4 ways to change so you can deliver more often
I am a big fan of continuous delivery and deployment. You might have seen me write about it a few times before. When I first bring the idea up with clients, there is hesitation. One might even call it fear. The benefits are huge, allowing you to reap the return on investment immediately, but the big question is “how”. How does an organization switch to a continuous delivery model?
1. Embrace your fear
In most organizations, a lot of process has been built up over time in order to prevent bad things from happening instead of enabling good things to happen. Instead of facing our fears, we bottle them up and hide from them, leading to a culture of risk-aversion.
I am averse to risk as well, but sometimes I let myself face down those demons and do things that are less comfortable for me. Like deploying to a production environment every few weeks, no matter what.

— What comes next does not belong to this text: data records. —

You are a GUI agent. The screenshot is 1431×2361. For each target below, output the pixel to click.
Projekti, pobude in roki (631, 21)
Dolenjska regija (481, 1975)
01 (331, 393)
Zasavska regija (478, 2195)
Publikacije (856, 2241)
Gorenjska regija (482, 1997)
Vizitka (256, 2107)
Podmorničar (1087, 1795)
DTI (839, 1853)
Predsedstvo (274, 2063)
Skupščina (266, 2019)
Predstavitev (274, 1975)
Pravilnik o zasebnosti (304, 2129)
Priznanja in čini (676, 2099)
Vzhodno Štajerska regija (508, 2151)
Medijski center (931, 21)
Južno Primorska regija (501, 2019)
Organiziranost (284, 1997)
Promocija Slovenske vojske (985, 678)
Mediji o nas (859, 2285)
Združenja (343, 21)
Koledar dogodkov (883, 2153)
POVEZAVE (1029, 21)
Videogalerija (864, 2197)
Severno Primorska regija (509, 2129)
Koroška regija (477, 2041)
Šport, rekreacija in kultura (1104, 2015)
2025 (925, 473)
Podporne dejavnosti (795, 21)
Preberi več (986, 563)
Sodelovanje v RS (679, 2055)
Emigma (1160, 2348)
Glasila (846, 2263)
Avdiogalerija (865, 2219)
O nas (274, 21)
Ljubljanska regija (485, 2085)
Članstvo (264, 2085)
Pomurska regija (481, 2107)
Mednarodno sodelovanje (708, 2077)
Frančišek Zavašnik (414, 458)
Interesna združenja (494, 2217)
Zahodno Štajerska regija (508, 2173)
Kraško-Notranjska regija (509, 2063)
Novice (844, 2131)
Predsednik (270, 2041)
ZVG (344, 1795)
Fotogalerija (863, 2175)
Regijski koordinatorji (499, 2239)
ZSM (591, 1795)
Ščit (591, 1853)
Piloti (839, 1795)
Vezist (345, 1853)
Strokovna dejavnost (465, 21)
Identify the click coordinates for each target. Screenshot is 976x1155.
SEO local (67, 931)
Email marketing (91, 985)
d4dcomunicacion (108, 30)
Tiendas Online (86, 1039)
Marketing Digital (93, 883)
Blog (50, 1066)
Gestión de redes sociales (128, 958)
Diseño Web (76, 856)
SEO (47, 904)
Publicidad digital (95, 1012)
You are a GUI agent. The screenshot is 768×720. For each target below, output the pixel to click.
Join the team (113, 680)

If teams can band together and face this fear, they will find that processes will naturally adjust to make this new way of delivering software work for the team.
2. Find your comfort zone
Adjusting a schedule is one thing, but keeping the team from losing their minds is another. It may take automated regression testing, manual testing in a sandbox, daily builds, live monitoring tools, rollback procedures, feature toggling, etc. Each team will need to find what makes them comfortable with the process.
Your team probably doesn’t need to do every single thing that is considered to be “the right thing to do”. Code coverage with your unit tests is awesome, but there is a budgetary cost to achieving it. If those unit tests aren’t making you feel the warm and fuzzies needed to be confident in a deployment, then what value is the team receiving? Alternatively, it could be the team doesn’t feel manual testing is enough and the unit tests and automated regression tests are what really makes everybody sleep well at night.
Find what does it for your team. Then do it!
3. Adopt some form of agile backlog management
You can do continuous delivery in an old-school waterfall model, but it is going to hurt. Find a flavour of backlog prioritization and requirements definition that will give you the ability to define what you need as you need it and re-prioritize on the fly. If you can have it in production within a few weeks, why spend the months defining detailed requirements in advance for everything you might build?
To support a continuous delivery model, you probably need to look for an agile model that will let you do the following:
- Relative sizing between features to allow the team to plan delivery
- Ongoing prioritization to make sure the next thing delivered is the most important
- Continuous evolution of requirements to allow for portfolio management to gradually drill down to implementation details.
Implementing a process model with these features will allow the team to rapidly react to requests and deliver more often.
4. Measure and Learn
Once the team is able to deliver all the time, there needs to be a way to ensure that what is being delivered is working. Make sure that some form of monitoring is in place to ensure the goals of the organization are being met. Track what is working well and what is not working well for both the application and the process. Review the data regularly!
Regular review of this information will permit the team to learn and adjust what is being delivered. At this point, you have continuous improvement! Instead of investing heavily in months and months of work and not being sure it will pay off, you can begin your review immediately and adjust on the fly before completing all the work that was planned for a year.
Have you made the switch to a continuous delivery or deployment model? What challenges did you face in making the change?